Just check out those ducks to the right. They look content, don’t they? I imagine that being a duck must be a pretty good life. Hang out in the pond, wait for the little old lady to come along with some bread, hang out a bit more…life could be worse. Plus they are freaking waterproof. I mean, I know we technically are too, but the phrase is “like water off a duck’s back”, not “like water off a WordPress user’s back”.
But I digress. My point is, the photo of those ducks came courtesy of Dustin and Jenae. Unfortunately, I was unable to link back to their Flickr profile in the photo’s caption, because WordPress just plain won’t let me.
Although WordPress generally functions in an intuitive manner, it still has some peculiar idiosyncrasies. One of those idiosyncrasies is its habit of stripping HTML markup from captions. Most irritatingly, it destroys hyperlinks.

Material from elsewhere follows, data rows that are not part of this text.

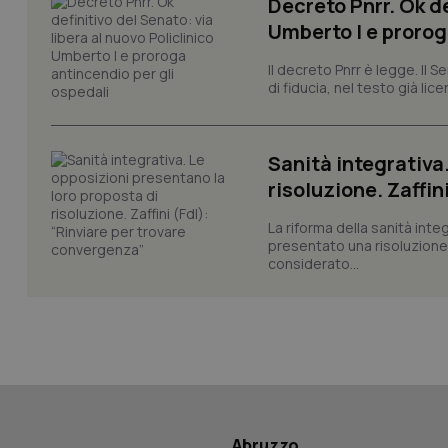
Decreto Pnrr. Ok de
session-id
Umberto I e prorog
_ga
Il decreto Pnrr è legge. Il 
di fiducia, nel testo già lic
Sanità integrativa
risoluzione. Zaffin
PHPSESSID
La riforma della sanità int
presentato una risoluzione c
considerato...
_ga_KM60CM4NPH
Nome
Nome
VISITOR_INFO1_LIV
Abruzzo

Image attribution is not the only reason you might want to include links in image captions. But forget the reasons – what is the solution? Well, you have three options. Let’s take a look at them.
1. HTML Editor Workaround
This one is simple, but will only be of use to the most hardcore of WordPress users. If you do not use the Visual Editor, inserting links into image captions with the HTML editor is as simple as following the normal process, but making sure that you use single quotes (‘) instead of double quotes (“) in the relevant places. For example:
<a href='http://www.example.com' title='Click me'>No double quotes were harmed in the making of this link.</a>
As long as you don’t switch into the Visual Editor, the above method will work fine. If you do switch into the visual editor, both the link and anchor text will vanish.
2. The Plugin Solution
The far easier solution is to install the aptly-named Links In Captions plugin. Once you have done so, you just need to include links using either of the following two formats:
{a href="http://www.example.com"}Anchor text here{/a}
{link url="http://www.example.com"}Anchor text here{/link}
You can also add the target, title and rel attributes to your links, like this:
{link url="http://www.example.com" target="_blank" rel="nofollow" title="I never could do this before!"}Anchor text here{/link}
Simple! Although you do not have the luxury of inserting hyperlinks in the usual super-convenient way, it is a functional workaround that gets the job done.
3. Wait
This is perhaps the laziest option. Ticket #18311 in the WordPress Trac was recently “blessed” by the powers that be, and the feature is planned to be incorporated into version 3.4 of WordPress. That feature is, of course, the ability to add HTML markup to captions.
So not only will you be able to add links, but you will be able to use all of the usual HTML formatting tags without WordPress getting angry and deleting all of your good work.